[FN] Dr. Trumbull wrote: "Náï, 'Having corners'; Náïyag, 'A corner or angle'; Náïg-an-eag, 'The people about the point.'" William R. Gerard wrote: "The Algonquian root Ne (written by the English Náï) means 'To come to a point,' or 'To form a point.' From this came Ojibwe Naiá-shi, 'Point of land in a body of water.' The Lenape Newás, with the locative affix, makes Newás-ing, 'At the promontory.' The Lenape had another word for 'Point of land.' This was Néïak (corrupted to Nyack). It is the participial form of Néïan, 'It is a point.' The participle means, 'Where there is a point,' or literally, 'There being a point.'"
[Essawatene]—"North by the top of a certain hill called Essawatene," so described in deed to Hermanus Dow, in 1677—means "A hill beyond," or on the other side of the speaker. It is from Awassi (Len.), "Beyond," and -achtenne, "Hill," or mountain. Oosadenighĕ (Abn.), "Above, beyond, the mountain," or "Over the mountain." We have the same derivative in Housaten-ûk, now Housatonic.
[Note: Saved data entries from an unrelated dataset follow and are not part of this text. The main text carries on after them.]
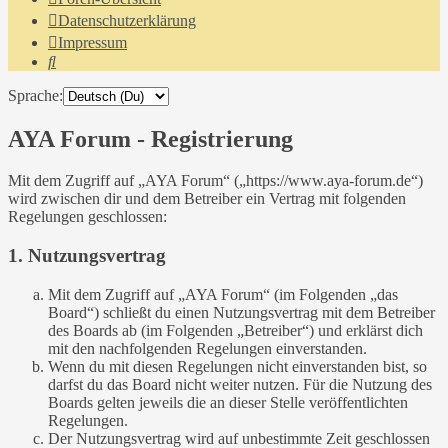
Datenschutzerklärung
Impressum
Suche
Sprache:
AYA Forum - Registrierung
Mit dem Zugriff auf „AYA Forum“ („https://www.aya-forum.de“)
wird zwischen dir und dem Betreiber ein Vertrag mit folgenden
Regelungen geschlossen:
1. Nutzungsvertrag
Mit dem Zugriff auf „AYA Forum“ (im Folgenden „das
Board“) schließt du einen Nutzungsvertrag mit dem Betreiber
des Boards ab (im Folgenden „Betreiber“) und erklärst dich
mit den nachfolgenden Regelungen einverstanden.
Wenn du mit diesen Regelungen nicht einverstanden bist, so
darfst du das Board nicht weiter nutzen. Für die Nutzung des
Boards gelten jeweils die an dieser Stelle veröffentlichten
Regelungen.
Der Nutzungsvertrag wird auf unbestimmte Zeit geschlossen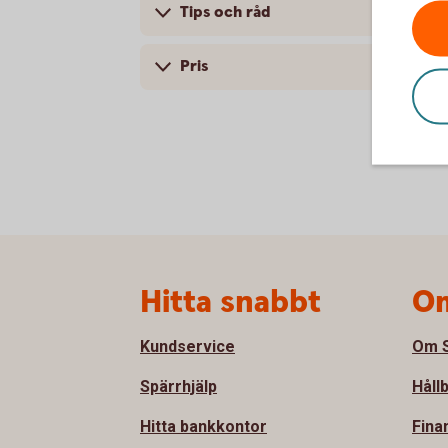
Tips och råd
Pris
Sidfot
Hitta snabbt
Om
Kundservice
Om S
Spärrhjälp
Håll
Hitta bankkontor
Fina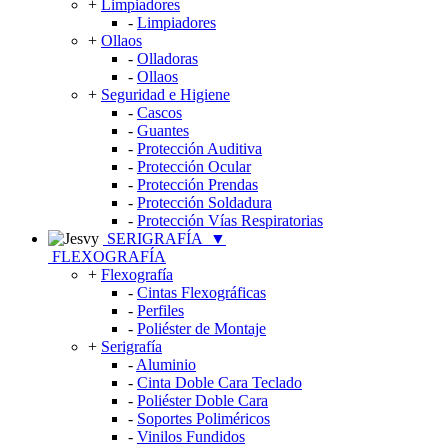
+
Limpiadores
-
Limpiadores
+
Ollaos
-
Olladoras
-
Ollaos
+
Seguridad e Higiene
-
Cascos
-
Guantes
-
Protección Auditiva
-
Protección Ocular
-
Protección Prendas
-
Protección Soldadura
-
Protección Vías Respiratorias
SERIGRAFÍA
▼
FLEXOGRAFÍA
+
Flexografía
-
Cintas Flexográficas
-
Perfiles
-
Poliéster de Montaje
+
Serigrafía
-
Aluminio
-
Cinta Doble Cara Teclado
-
Poliéster Doble Cara
-
Soportes Poliméricos
-
Vinilos Fundidos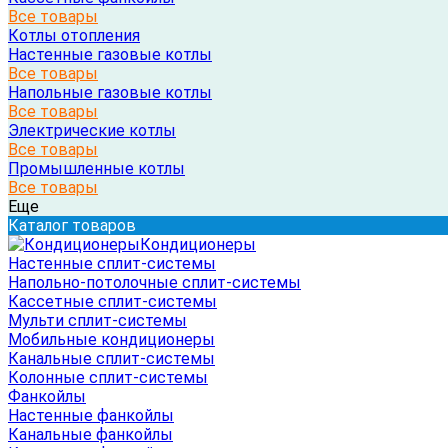
Все товары
Котлы отопления
Настенные газовые котлы
Все товары
Напольные газовые котлы
Все товары
Электрические котлы
Все товары
Промышленные котлы
Все товары
Еще
Каталог товаров
Кондиционеры
Настенные сплит-системы
Напольно-потолочные сплит-системы
Кассетные сплит-системы
Мульти сплит-системы
Мобильные кондиционеры
Канальные сплит-системы
Колонные сплит-системы
Фанкойлы
Настенные фанкойлы
Канальные фанкойлы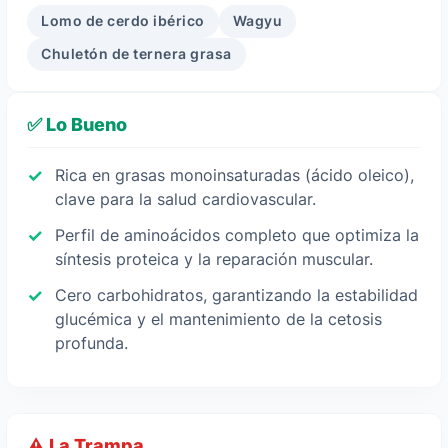
Lomo de cerdo ibérico
Wagyu
Chuletón de ternera grasa
✅ Lo Bueno
Rica en grasas monoinsaturadas (ácido oleico),
clave para la salud cardiovascular.
Perfil de aminoácidos completo que optimiza la
síntesis proteica y la reparación muscular.
Cero carbohidratos, garantizando la estabilidad
glucémica y el mantenimiento de la cetosis
profunda.
⚠️ La Trampa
[Quaspeck,] Quaspeek, Quaspeach, "Quaspeach or Pond Patent"—"A tract of land called in the Indian language Quaspeach, being bounded by the brook Kill-the-Beast, running out of a great pond." (Cal. N. Y. Land Papers, 53, 56, 70, 82.) The land included in the patent was described as "A hassocky meadow on the west side of the lake." (See Mattasink.) The full meaning of the name is uncertain. The substantival -peék, or -peach, means "Lake, pond or body of still water." [FN] As the word stands its adjectival does not mean anything. The local interpretation "Black," is entirely without merit. The pond is now known as Rockland Lake. It lies west of the Verdrietig Hoek range, which intervenes between it and the Hudson. It is sheltered on its northeast shore by the range. The ridge intervening between it and the Hudson rises 640 feet. It is a beautiful lake of clear water reposing on a sandy bottom, 160 feet above the level of the Hudson.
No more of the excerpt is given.